There is also a second open argument, raised by the host, and left over from the pandemic. For her it’s not just a question of whether the smoke is harmful, it’s that the authorities are telling people to stay indoors and wear masks. This seems silly, but one of the open arguments maintained on Fox is that the reactions of authorities to Covid was overkill — authoritarian, even. The claim there is that health authorities got mad with power, and decided out of pure authoritarian impulse to tell people to stay in their homes and wear masks. The claim hinges on the idea that health advisories of this sort are evidence of authoritarian power grabs.
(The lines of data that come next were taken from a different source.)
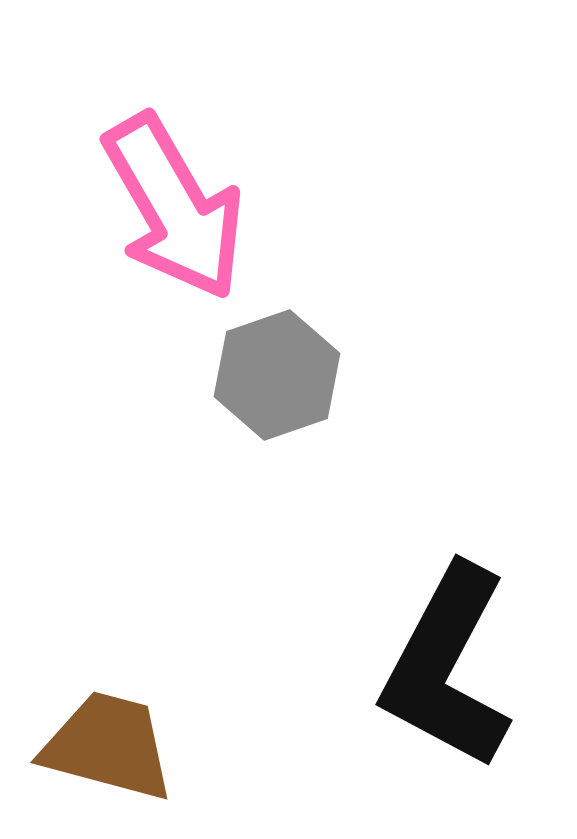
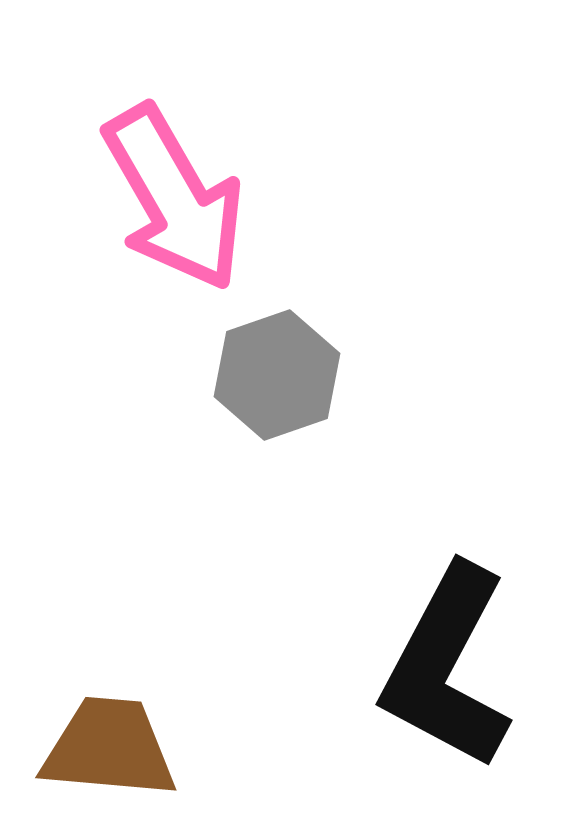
pink arrow: moved 9 px up
brown trapezoid: moved 1 px right, 2 px down; rotated 10 degrees counterclockwise
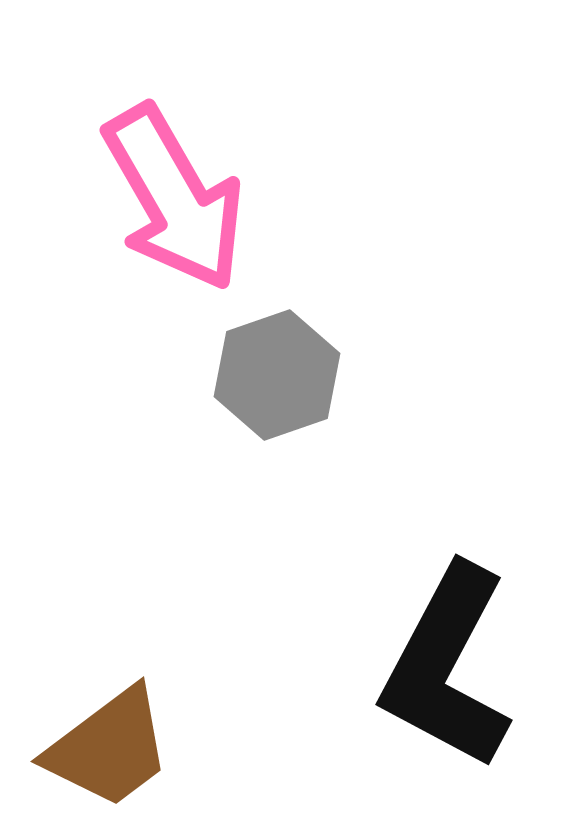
brown trapezoid: rotated 138 degrees clockwise
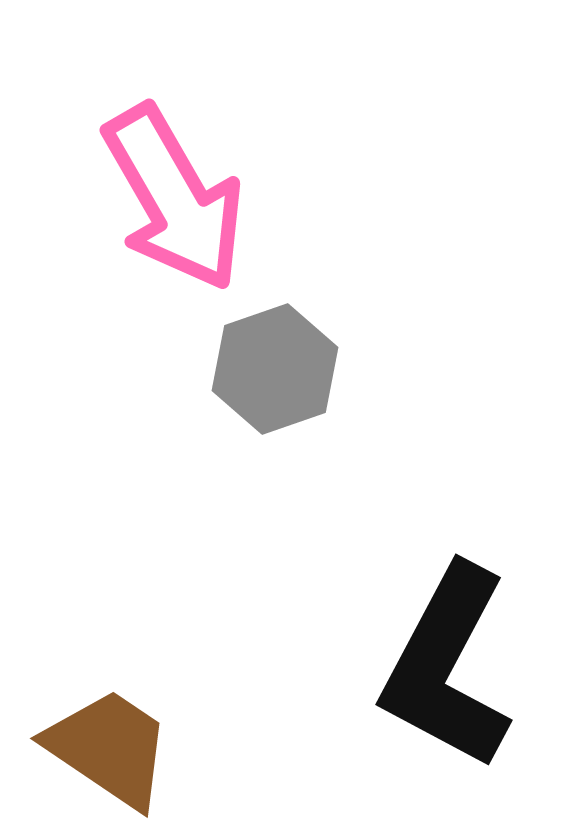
gray hexagon: moved 2 px left, 6 px up
brown trapezoid: rotated 109 degrees counterclockwise
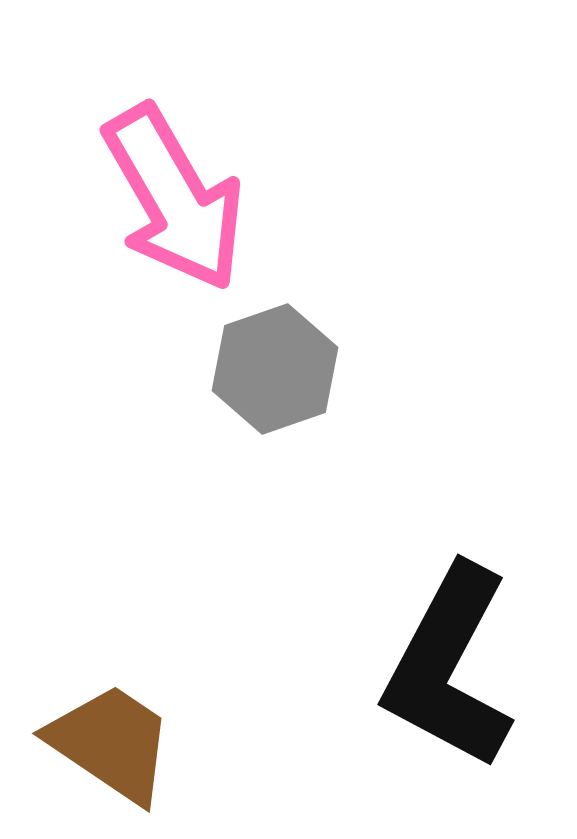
black L-shape: moved 2 px right
brown trapezoid: moved 2 px right, 5 px up
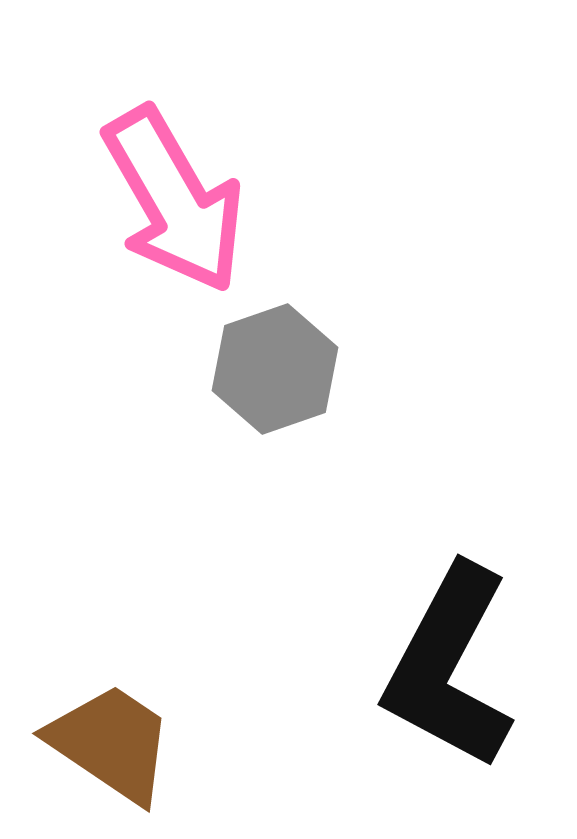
pink arrow: moved 2 px down
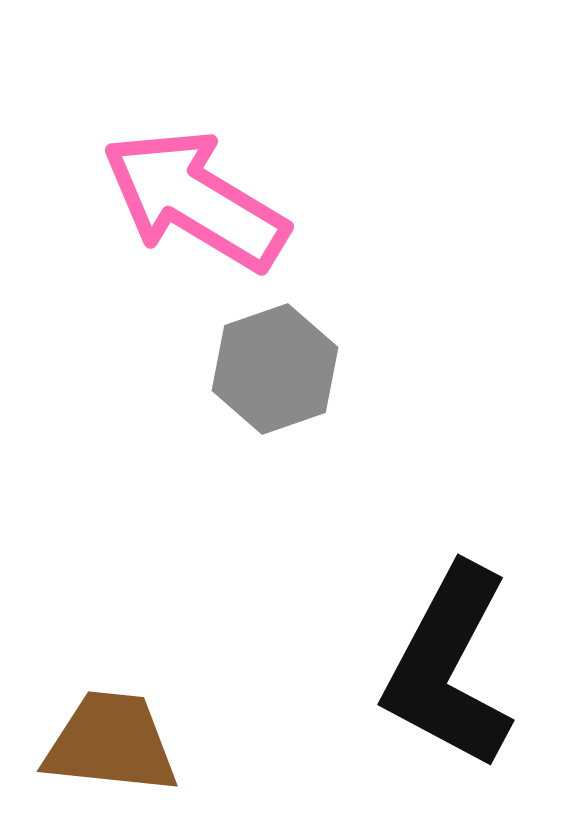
pink arrow: moved 21 px right; rotated 151 degrees clockwise
brown trapezoid: rotated 28 degrees counterclockwise
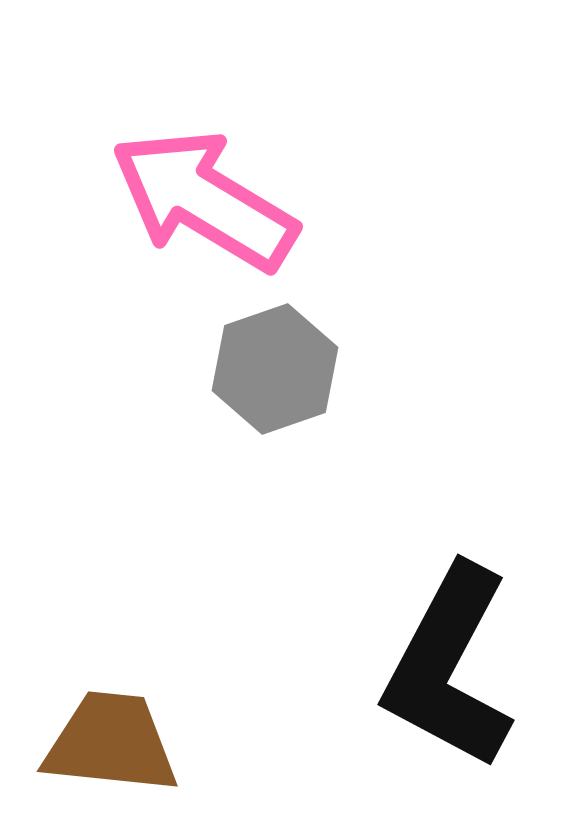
pink arrow: moved 9 px right
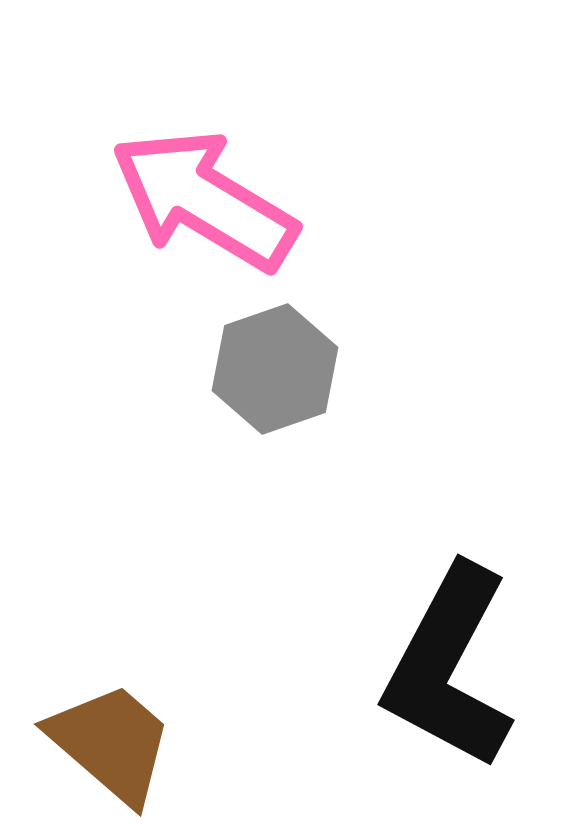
brown trapezoid: rotated 35 degrees clockwise
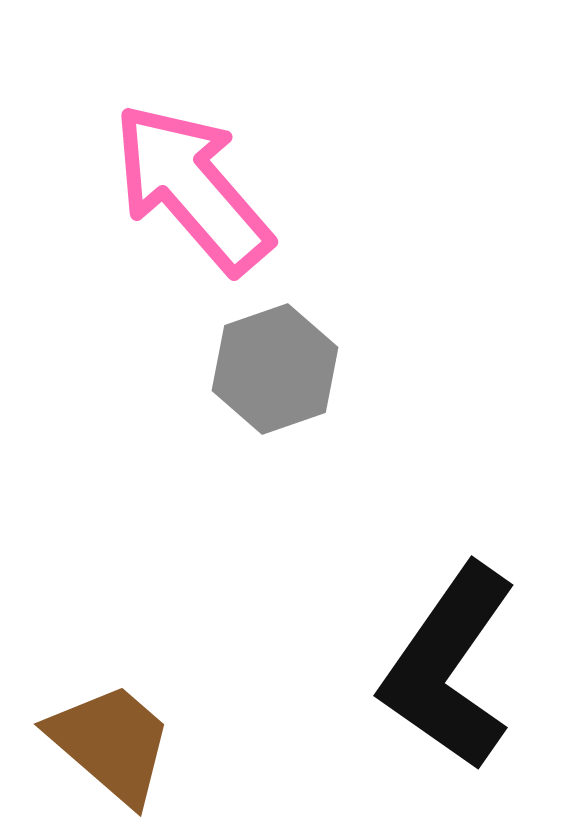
pink arrow: moved 12 px left, 12 px up; rotated 18 degrees clockwise
black L-shape: rotated 7 degrees clockwise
Note that the smoke is lousy evidence for both these arguments. The smoke may not be wholly about climate change, but climate change is one factor, and to the extent the smoke is unhealthy that’s evidence that climate change is going to create a world with increased health challenges. And while there’s legitimate debate about whether public health authorities over- or under-reacted to the pandemic, the current situation with smoke works against the idea of public health measures as some sort of authoritarian bureaucratic power grab. The health advisory can’t be seen as a simple recommendation on how to not give yourself environmentally induced asthma — it has to be seen as evidence of government over reach, because the bigger open arguments must be fed.

But this is where we are — for a variety of reasons everything is evidence now, and the usefulness of it as evidence (or its position as inconvenient evidence) can easily eclipse more mundane concerns like breathing — or not going out into a city blanketed in smoke.